• **Instructions to follow**
Copy the data that follows exactly. Include no pictures.

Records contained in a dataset
--------------------------------
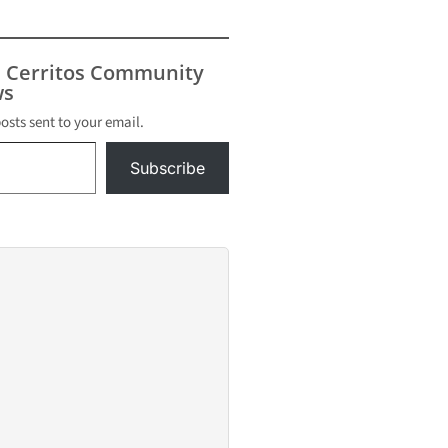
s Cerritos Community
s
posts sent to your email.
Subscribe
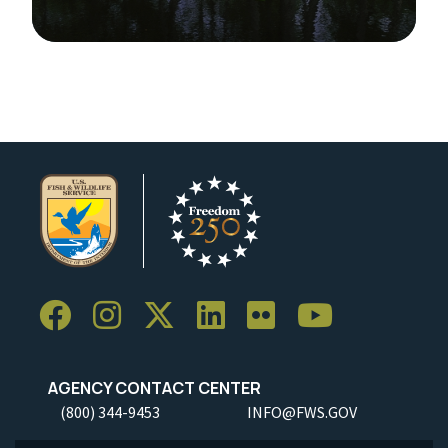
Image Details
Ima
AGENCY CONTACT CENTER
(800) 344-9453
INFO@FWS.GOV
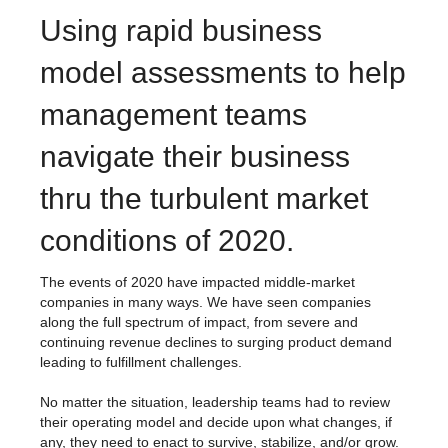
Using rapid business
model assessments to help
management teams
navigate their business
thru the turbulent market
conditions of 2020.
The events of 2020 have impacted middle-market
companies in many ways. We have seen companies
along the full spectrum of impact, from severe and
continuing revenue declines to surging product demand
leading to fulfillment challenges.
No matter the situation, leadership teams had to review
their operating model and decide upon what changes, if
any, they need to enact to survive, stabilize, and/or grow.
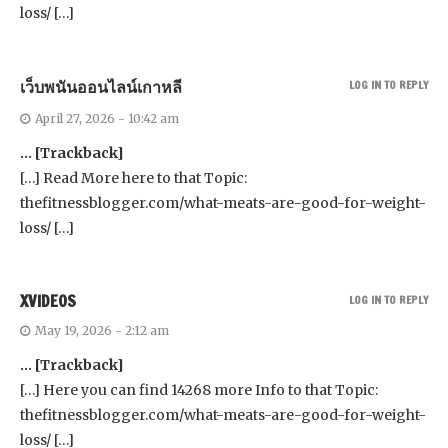
loss/ […]
เว็บพนันออนไลน์เกาหลี
LOG IN TO REPLY
April 27, 2026 - 10:42 am
… [Trackback]
[…] Read More here to that Topic:
thefitnessblogger.com/what-meats-are-good-for-weight-
loss/ […]
XVIDEOS
LOG IN TO REPLY
May 19, 2026 - 2:12 am
… [Trackback]
[…] Here you can find 14268 more Info to that Topic:
thefitnessblogger.com/what-meats-are-good-for-weight-
loss/ […]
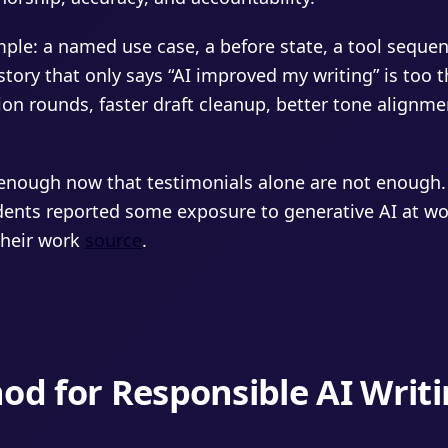
imple: a named use case, a before state, a tool sequ
tory that only says “AI improved my writing” is too t
sion rounds, faster draft cleanup, better tone alignmen
enough now that testimonials alone are not enough.
dents reported some exposure to generative AI at wor
their work
source
.
od for Responsible AI Writ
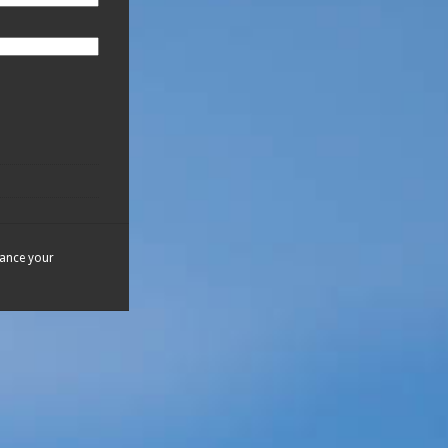
hance your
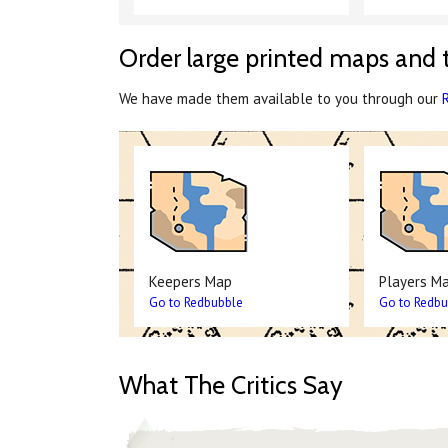
Order large printed maps and 
We have made them available to you through our
Keepers Map
Players M
Go to Redbubble
Go to Redbu
What The Critics Say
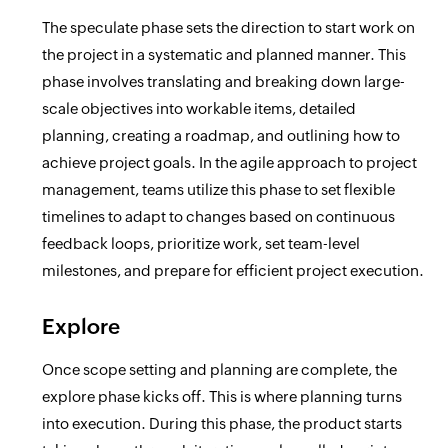
The speculate phase sets the direction to start work on
the project in a systematic and planned manner. This
phase involves translating and breaking down large-
scale objectives into workable items, detailed
planning, creating a roadmap, and outlining how to
achieve project goals. In the agile approach to project
management, teams utilize this phase to set flexible
timelines to adapt to changes based on continuous
feedback loops, prioritize work, set team-level
milestones, and prepare for efficient project execution.
Explore
Once scope setting and planning are complete, the
explore phase kicks off. This is where planning turns
into execution. During this phase, the product starts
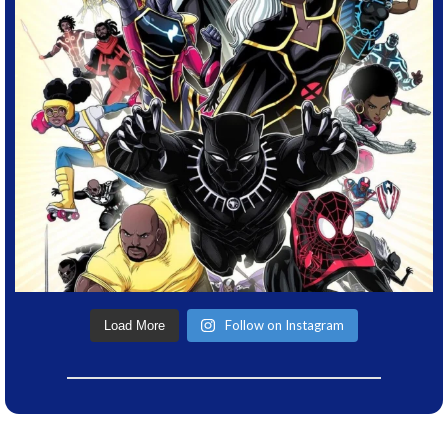
Follow on Instagram
Load More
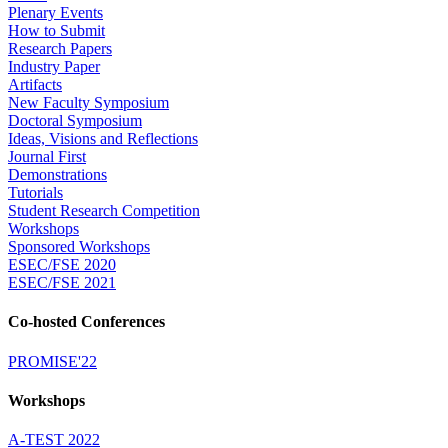
Plenary Events
How to Submit
Research Papers
Industry Paper
Artifacts
New Faculty Symposium
Doctoral Symposium
Ideas, Visions and Reflections
Journal First
Demonstrations
Tutorials
Student Research Competition
Workshops
Sponsored Workshops
ESEC/FSE 2020
ESEC/FSE 2021
Co-hosted Conferences
PROMISE'22
Workshops
A-TEST 2022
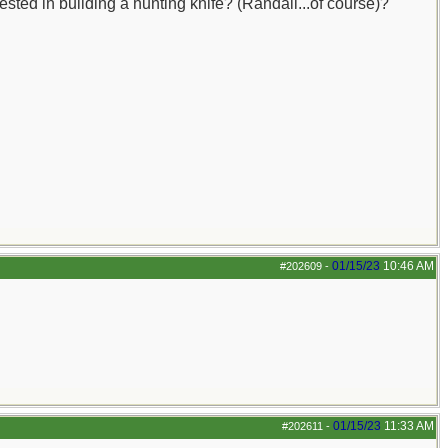
ested in building a hunting knife? (Randall...of course)?
01/15/23
10:46 AM
#202609
-
01/15/23
11:33 AM
#202611
-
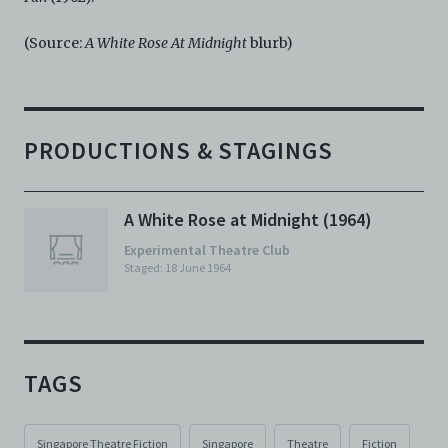
(Source:
A White Rose At Midnight
blurb)
PRODUCTIONS & STAGINGS
A White Rose at Midnight (1964)
Experimental Theatre Club
Staged: 18 June 1964
TAGS
Singapore Theatre Fiction
Singapore
Theatre
Fiction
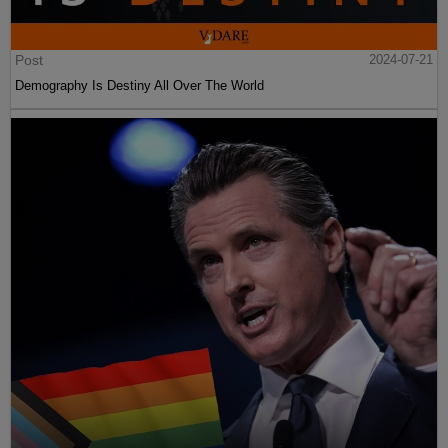
Post
2024-07-21
Demography Is Destiny All Over The World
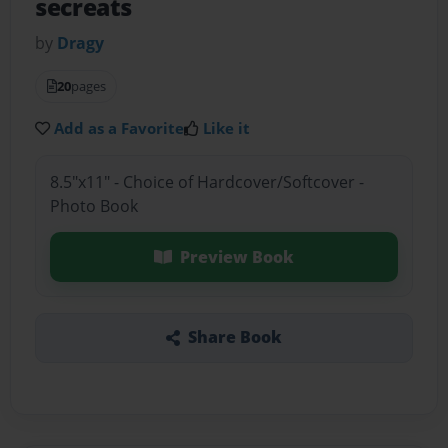
secreats
by
Dragy
20
pages
Add as a Favorite
Like it
8.5"x11" - Choice of Hardcover/Softcover -
Photo Book
Preview Book
Share Book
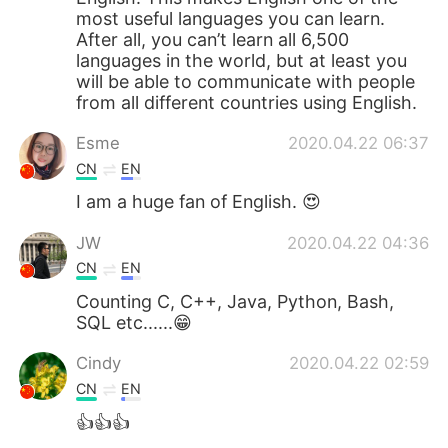
most useful languages you can learn.
After all, you can’t learn all 6,500
languages in the world, but at least you
will be able to communicate with people
from all different countries using English.
Esme
2020.04.22 06:37
CN
EN
I am a huge fan of English. 😍
JW
2020.04.22 04:36
CN
EN
Counting C, C++, Java, Python, Bash,
SQL etc......😁
Cindy
2020.04.22 02:59
CN
EN
👍👍👍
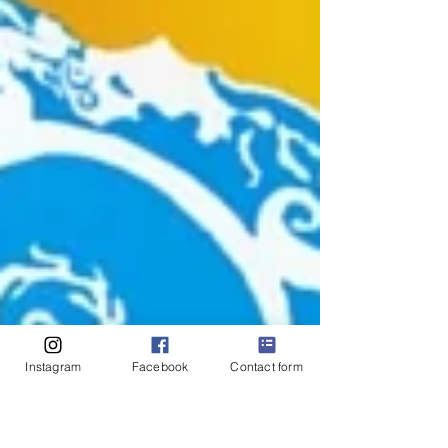
Instagram
Facebook
Contact form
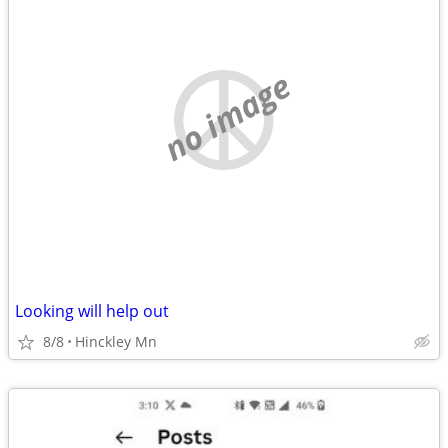
no image
Looking will help out
8/8
Hinckley Mn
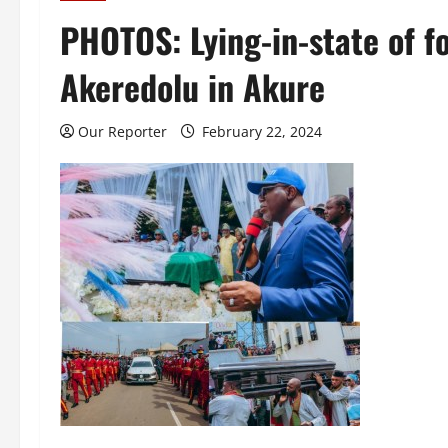
PHOTOS: Lying-in-state of 
Akeredolu in Akure
Our Reporter
February 22, 2024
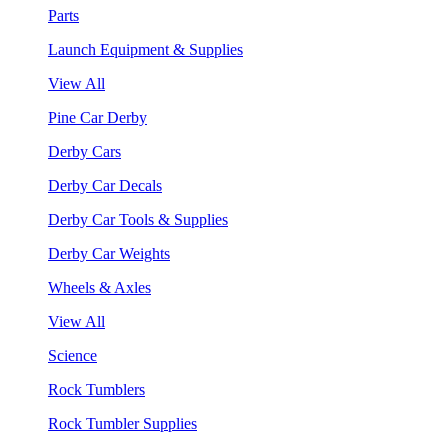
Parts
Launch Equipment & Supplies
View All
Pine Car Derby
Derby Cars
Derby Car Decals
Derby Car Tools & Supplies
Derby Car Weights
Wheels & Axles
View All
Science
Rock Tumblers
Rock Tumbler Supplies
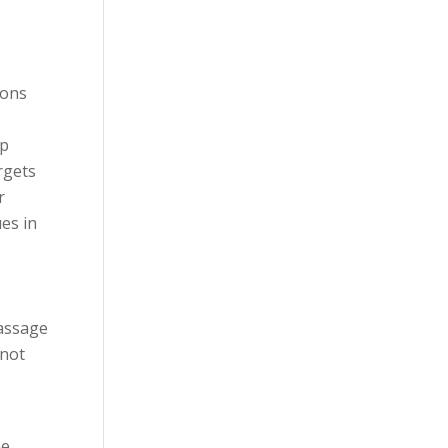
ions
lp
rgets
r
es in
massage
 not
he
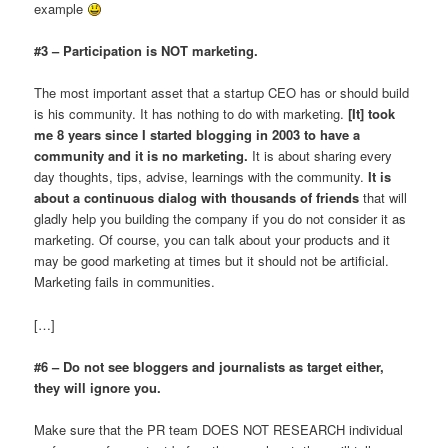
example
#3 – Participation is NOT marketing.
The most important asset that a startup CEO has or should build
is his community. It has nothing to do with marketing.
[It] took
me 8 years since I started blogging in 2003 to have a
community and it is no marketing.
It is about sharing every
day thoughts, tips, advise, learnings with the community.
It is
about a continuous dialog with thousands of friends
that will
gladly help you building the company if you do not consider it as
marketing. Of course, you can talk about your products and it
may be good marketing at times but it should not be artificial.
Marketing fails in communities.
[…]
#6 – Do not see bloggers and journalists as target either,
they will ignore you.
Make sure that the PR team DOES NOT RESEARCH individual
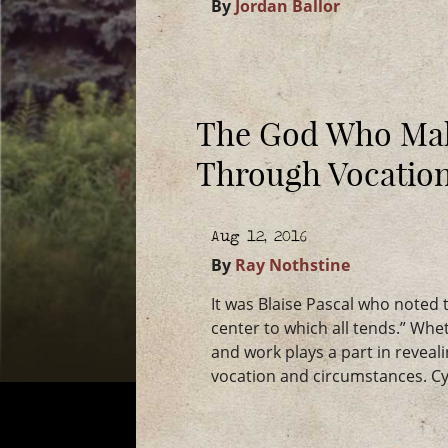
By
Jordan Ballor
The God Who Ma
Through Vocatio
Aug 12, 2016
By
Ray Nothstine
It was Blaise Pascal who noted th
center to which all tends.” Whe
and work plays a part in reveal
vocation and circumstances. Cyr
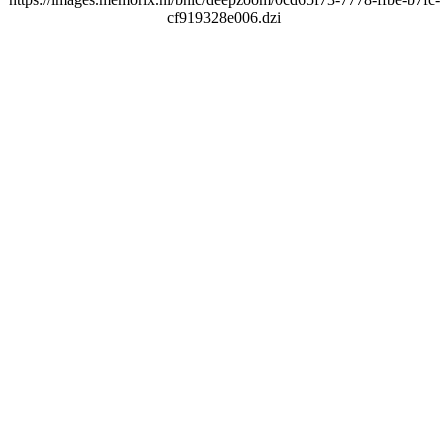
cf919328e006.dzi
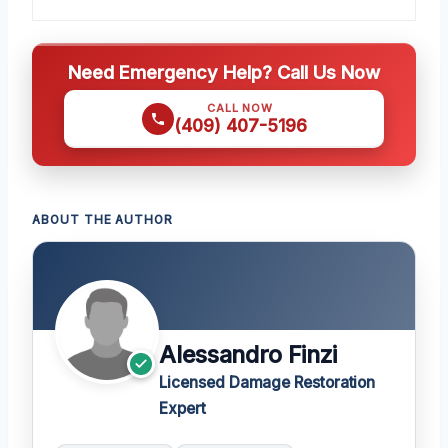
Need Emergency Help? Call Us Now
CALL NOW
(409) 407-5196
ABOUT THE AUTHOR
Alessandro Finzi
Licensed Damage Restoration
Expert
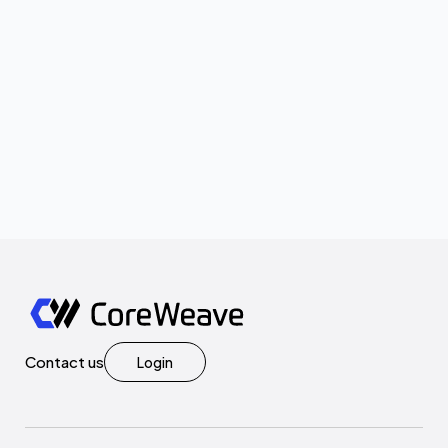
Contact us
Login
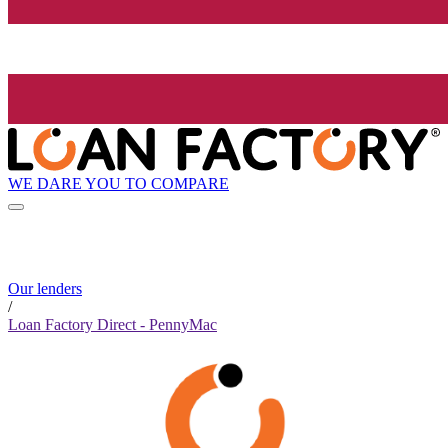
WE DARE YOU TO COMPARE
Our lenders
/
Loan Factory Direct - PennyMac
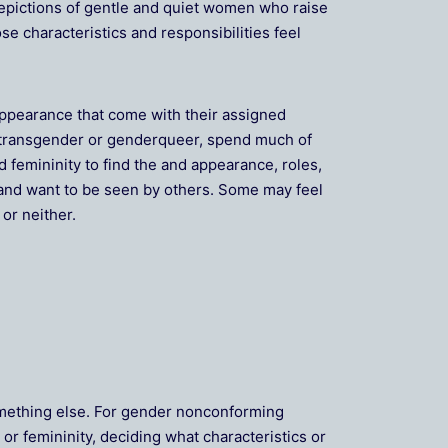
depictions of gentle and quiet women who raise
e characteristics and responsibilities feel
appearance that come with their assigned
s transgender or genderqueer, spend much of
d femininity to find the and appearance, roles,
l and want to be seen by others. Some may feel
or neither.
something else. For gender nonconforming
or femininity, deciding what characteristics or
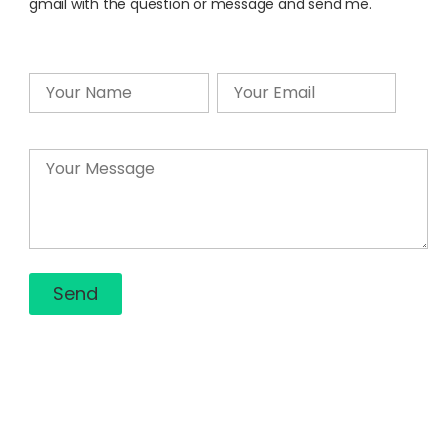
gmail with the question or message and send me.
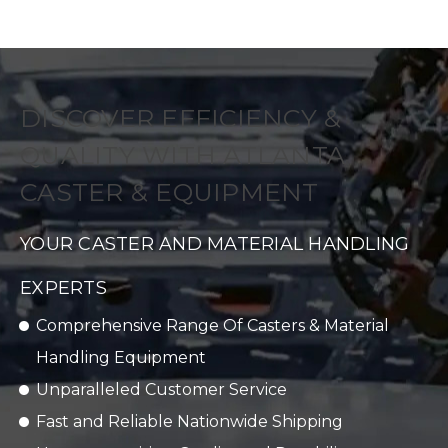
DISCOVER EFFICIENCY &
QUALITY WITH ATLANTA
CASTER & EQUIPMENT
YOUR CASTER AND MATERIAL HANDLING
EXPERTS
Comprehensive Range Of Casters & Material
Handling Equipment
Unparalleled Customer Service
Fast and Reliable Nationwide Shipping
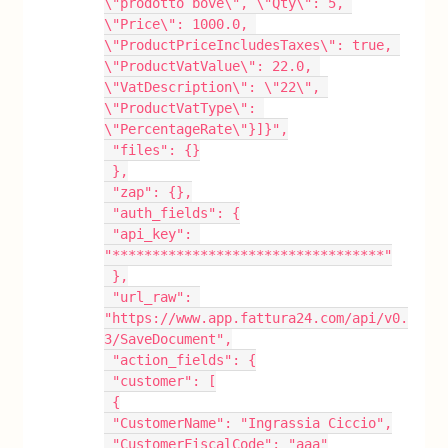
\"prodotto bove\", \"Qty\": 5, 
\"Price\": 1000.0, 
\"ProductPriceIncludesTaxes\": true, 
\"ProductVatValue\": 22.0, 
\"VatDescription\": \"22\", 
\"ProductVatType\": 
\"PercentageRate\"}]}",
 "files": {}
 },
 "zap": {},
 "auth_fields": {
 "api_key": 
"**********************************"
 },
 "url_raw": 
"https://www.app.fattura24.com/api/v0.
3/SaveDocument",
 "action_fields": {
 "customer": [
 {
 "CustomerName": "Ingrassia Ciccio",
 "CustomerFiscalCode": "aaa"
--------------------------------
• **Response area**
s Cerritos Community
s
posts sent to your email.
Subscribe
Image Details
Ima
AGENCY CONTACT CENTER
(800) 344-9453
INFO@FWS.GOV
Using rapid business
model assessments to help
management teams
navigate their business
thru the turbulent market
conditions of 2020.
The events of 2020 have impacted middle-market
companies in many ways. We have seen companies
along the full spectrum of impact, from severe and
continuing revenue declines to surging product demand
leading to fulfillment challenges.
No matter the situation, leadership teams had to review
their operating model and decide upon what changes, if
any, they need to enact to survive, stabilize, and/or grow.
loss/ […]
เว็บพนันออนไลน์เกาหลี
LOG IN TO REPLY
April 27, 2026 - 10:42 am
… [Trackback]
[…] Read More here to that Topic:
thefitnessblogger.com/what-meats-are-good-for-weight-
loss/ […]
XVIDEOS
LOG IN TO REPLY
May 19, 2026 - 2:12 am
… [Trackback]
[…] Here you can find 14268 more Info to that Topic:
thefitnessblogger.com/what-meats-are-good-for-weight-
loss/ […]
imple: a named use case, a before state, a tool sequ
tory that only says “AI improved my writing” is too t
sion rounds, faster draft cleanup, better tone alignmen
enough now that testimonials alone are not enough.
dents reported some exposure to generative AI at wor
their work
source
.
od for Responsible AI Writ
hance your
Order large printed maps and 
We have made them available to you through our
Keepers Map
Players M
Go to Redbubble
Go to Redbu
What The Critics Say
The speculate phase sets the direction to start work on
the project in a systematic and planned manner. This
phase involves translating and breaking down large-
scale objectives into workable items, detailed
planning, creating a roadmap, and outlining how to
achieve project goals. In the agile approach to project
management, teams utilize this phase to set flexible
timelines to adapt to changes based on continuous
feedback loops, prioritize work, set team-level
milestones, and prepare for efficient project execution.
Explore
Once scope setting and planning are complete, the
explore phase kicks off. This is where planning turns
into execution. During this phase, the product starts
Follow on Instagram
Load More
Plenary Events
How to Submit
Research Papers
Industry Paper
Artifacts
New Faculty Symposium
Doctoral Symposium
Ideas, Visions and Reflections
Journal First
Demonstrations
Tutorials
Student Research Competition
Workshops
Sponsored Workshops
ESEC/FSE 2020
ESEC/FSE 2021
Co-hosted Conferences
PROMISE'22
Workshops
A-TEST 2022
ested in building a hunting knife? (Randall...of course)?
01/15/23
10:46 AM
#202609
-
01/15/23
11:33 AM
#202611
-
(Source:
A White Rose At Midnight
blurb)
PRODUCTIONS & STAGINGS
A White Rose at Midnight (1964)
Experimental Theatre Club
Staged: 18 June 1964
TAGS
Singapore Theatre Fiction
Singapore
Theatre
Fiction
Post
2024-07-21
Demography Is Destiny All Over The World
secreats
by
Dragy
20
pages
Add as a Favorite
Like it
8.5"x11" - Choice of Hardcover/Softcover -
Photo Book
Preview Book
Share Book
most useful languages you can learn.
After all, you can’t learn all 6,500
languages in the world, but at least you
will be able to communicate with people
from all different countries using English.
Esme
2020.04.22 06:37
CN
EN
I am a huge fan of English. 😍
JW
2020.04.22 04:36
CN
EN
Counting C, C++, Java, Python, Bash,
SQL etc......😁
Cindy
2020.04.22 02:59
CN
EN
👍👍👍
Instagram
Facebook
Contact form
no image
Looking will help out
8/8
Hinckley Mn
PHOTOS: Lying-in-state of 
Akeredolu in Akure
Our Reporter
February 22, 2024
Parts
Launch Equipment & Supplies
View All
Pine Car Derby
Derby Cars
Derby Car Decals
Derby Car Tools & Supplies
Derby Car Weights
Wheels & Axles
View All
Science
Rock Tumblers
Rock Tumbler Supplies
ions
lp
rgets
r
es in
massage
 not
he
example
#3 – Participation is NOT marketing.
The most important asset that a startup CEO has or should build
is his community. It has nothing to do with marketing.
[It] took
me 8 years since I started blogging in 2003 to have a
community and it is no marketing.
It is about sharing every
day thoughts, tips, advise, learnings with the community.
It is
about a continuous dialog with thousands of friends
that will
gladly help you building the company if you do not consider it as
marketing. Of course, you can talk about your products and it
may be good marketing at times but it should not be artificial.
Marketing fails in communities.
[…]
#6 – Do not see bloggers and journalists as target either,
they will ignore you.
Make sure that the PR team DOES NOT RESEARCH individual
By
Jordan Ballor
The God Who Ma
Through Vocatio
Aug 12, 2016
By
Ray Nothstine
It was Blaise Pascal who noted th
center to which all tends.” Whe
and work plays a part in reveal
vocation and circumstances. Cyr
cf919328e006.dzi
Need Emergency Help? Call Us Now
CALL NOW
(409) 407-5196
ABOUT THE AUTHOR
Alessandro Finzi
Licensed Damage Restoration
Expert
Contact us
Login
WE DARE YOU TO COMPARE
Our lenders
/
Loan Factory Direct - PennyMac
depictions of gentle and quiet women who raise
e characteristics and responsibilities feel
appearance that come with their assigned
s transgender or genderqueer, spend much of
d femininity to find the and appearance, roles,
l and want to be seen by others. Some may feel
or neither.
something else. For gender nonconforming
or femininity, deciding what characteristics or
gmail with the question or message and send me.
DISCOVER EFFICIENCY &
QUALITY WITH ATLANTA
CASTER & EQUIPMENT
YOUR CASTER AND MATERIAL HANDLING
EXPERTS
Comprehensive Range Of Casters & Material
Handling Equipment
Unparalleled Customer Service
Fast and Reliable Nationwide Shipping
\"prodotto bove\", \"Qty\": 5, 
\"Price\": 1000.0, 
\"ProductPriceIncludesTaxes\": true, 
\"ProductVatValue\": 22.0, 
\"VatDescription\": \"22\", 
\"ProductVatType\": 
\"PercentageRate\"}]}",
 "files": {}
 },
 "zap": {},
 "auth_fields": {
 "api_key": 
"**********************************"
 },
 "url_raw": 
"https://www.app.fattura24.com/api/v0.
3/SaveDocument",
 "action_fields": {
 "customer": [
 {
 "CustomerName": "Ingrassia Ciccio",
 "CustomerFiscalCode": "aaa"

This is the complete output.